Nell’ultima sezione del capitolo, intitolata “La logica della misericordia pastorale”, il Pontefice, per evitare equivoci, ribadisce con forza: “Comprendere le situazioni eccezionali non implica mai nascondere la luce dell’ideale più pieno né proporre meno di quanto Gesù offre all’essere umano. Oggi, più importante di una pastorale dei fallimenti è lo sforzo pastorale per consolidare i matrimoni e così prevenire le rotture”. Ma il senso complessivo del capitolo e dello spirito che Papa Francesco intende imprimere alla pastorale della Chiesa è ben riassunto nelle parole finali: “Invito i fedeli che stanno vivendo situazioni complesse ad accostarsi con fiducia a un colloquio con i loro pastori o con laici che vivono dediti al Signore. Non sempre troveranno in essi una conferma delle proprie idee e dei propri desideri, ma sicuramente riceveranno una luce che permetterà loro di comprendere meglio quello che sta succedendo e potranno scoprire un cammino di maturazione personale. E invito i pastori ad ascoltare con affetto e serenità, con il desiderio sincero di entrare nel cuore del dramma delle persone e di comprendere il loro punto di vista, per aiutarle a vivere meglio e a riconoscere il loro posto nella Chiesa”. Sulla “logica della misericordia pastorale” Papa Francesco afferma con forza: “A volte ci costa molto dare spazio nella pastorale all’amore incondizionato di Dio. Poniamo tante condizioni alla misericordia che la svuotiamo di senso concreto e di significato reale, e questo è il modo peggiore di annacquare il Vangelo”.

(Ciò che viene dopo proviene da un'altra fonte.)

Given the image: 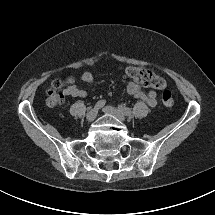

Il nono, ed ultimo, capitolo è dedicato alla spiritualità coniugale e familiare, “fatta di migliaia di gesti reali e concreti”. Con chiarezza si dice che “coloro che hanno desideri spirituali profondi non devono sentire che la famiglia li allontana dalla crescita nella vita dello Spirito, ma che è un percorso che il Signore utilizza per portarli ai vertici dell’unione mistica”. Tutta la vita della famiglia, “momenti di gioia, il riposo o la festa, e anche la sessualità, si sperimentano come una partecipazione alla vita piena della sua Risurrezione”. Si parla quindi della preghiera alla luce della Pasqua, della spiritualità dell’amore esclusivo e libero nella sfida e nell’anelito di invecchiare e consumarsi insieme, riflettendo la fedeltà di Dio. E infine la spiritualità “della cura, della consolazione e dello stimolo». «Tutta la vita della famiglia è un pascolo misericordioso. Ognuno, con cura, dipinge e scrive nella vita dell’altro”, scrive il Papa.

Nel paragrafo conclusivo, il Papa afferma: “Nessuna famiglia è una realtà perfetta e confezionata una volta per sempre, ma richiede un graduale sviluppo della propria capacità di amare. Tutti siamo chiamati a tenere viva la tensione verso qualcosa che va oltre noi stessi e i nostri limiti, e ogni famiglia deve vivere in questo stimolo costante. Camminiamo, famiglie, continuiamo a camminare! Non perdiamo la speranza a causa dei nostri limiti, ma neppure rinunciamo a cercare la pienezza di amore e di comunione che ci è stata promessa”. L’Esortazione, si conclude quindi con una Preghiera alla Santa Famiglia.

Come è possibile comprendere già da un rapido esame dei suoi contenuti, l’Amoris laetitia intende ribadire con forza non l’”ideale” della famiglia, ma la sua realtà ricca e complessa. Nelle sue pagine vi si può trovare uno sguardo aperto, profondamente positivo, che si nutre ndi un’attenzione pastorale alla realtà. Il documento è una lettura densa di spunti spirituali e di sapienza pratica utile ad ogni coppia umana o a persone che desiderano costruire una famiglia. Risalta all’occhio che è stata frutto di esperienza concreta con persone che hanno vissuto che cosa sia la famiglia e il vivere insieme per molti anni.